Hiroki mumbles something to himself in Japanese. I have a grasp of the language, as I have of Swahili and a couple of the other Superstate tongues, but whatever he’s saying makes no sense. Something about childhood. Maybe leaving something in childhood but the thing, whatever it is, is a word I haven’t heard before. Sounds like yūrei. Someone’s name, perhaps.

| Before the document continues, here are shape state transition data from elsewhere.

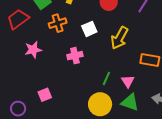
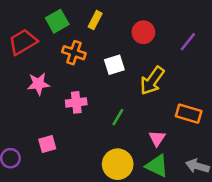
orange cross: (58, 23) -> (74, 53), turned 30
pink cross: (75, 56) -> (76, 102), moved
green line: (106, 78) -> (118, 117), moved

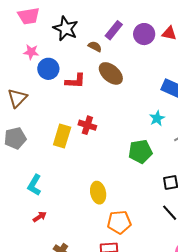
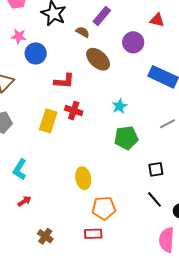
purple circle: (144, 34) -> (133, 42), moved
red L-shape: (75, 81) -> (64, 81), moved
cyan star: (157, 118) -> (120, 106), moved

“You know one of the passengers?” I guess.
“Ai?”
“You said ‘Yūrei’.”
“Hmm. Yes. Superstitious nonsense. My people have as many ghost stories as yours, I imagine.”
“What stories?”
“Oh, my Soba, my grandmother, was an expert in Fusui, like the Chinese Feng Shui. Highly sought after, even by soulless corporates to arrange their dwellings. This place…” Hiroki waves a hand. “This vessel would have frustrated her greatly. Most of her work was about the directing of elemental energy—wind and water. But sometimes she was asked to direct spirits away from a place or encourage them to go to another. She told me stories of what she saw. I had nearly forgotten them. Ghosts attacking the living or possessing them. Others fed on corpses. I cannot remember the names she gave them. But she swore they were real.”
“What are you saying to me, Hiroki? You’re starting to believe this bullshit after all?”
It’s hard to resist the urge to slap some sense into him.
“No…” He looks as if wants to say more but instead glances away and sighs.
“Good. Now, You’re going to do the autopsies and I’ll delay my sweep to keep an eye on you.”
“Yes, thank you. But shouldn’t M’Benga…”
“No. She’s slipped up and it’s my job to cover her error.”
Hiroki nods at me—a slight bow. I hide my smile. He might be high-strung and prone to unpredictability, particularly after a drink, but there are things about him as reliable, no, as boringly predictable as M’Benga.
Voices rise in anger behind us, accompanied by a murmur of excitement. I spin back to the crew lounge proper. Two of the crew are struggling with each other, while Ensign Joud stands to one side waving his hands.
“Stand down! Now!” I shout.
I’ve lost none of the parade ground thunder I’d shown at the academy. I’ve inherited my grandmother’s opera singer lungs. Projecting my voice and cracking it like a whip comes easy.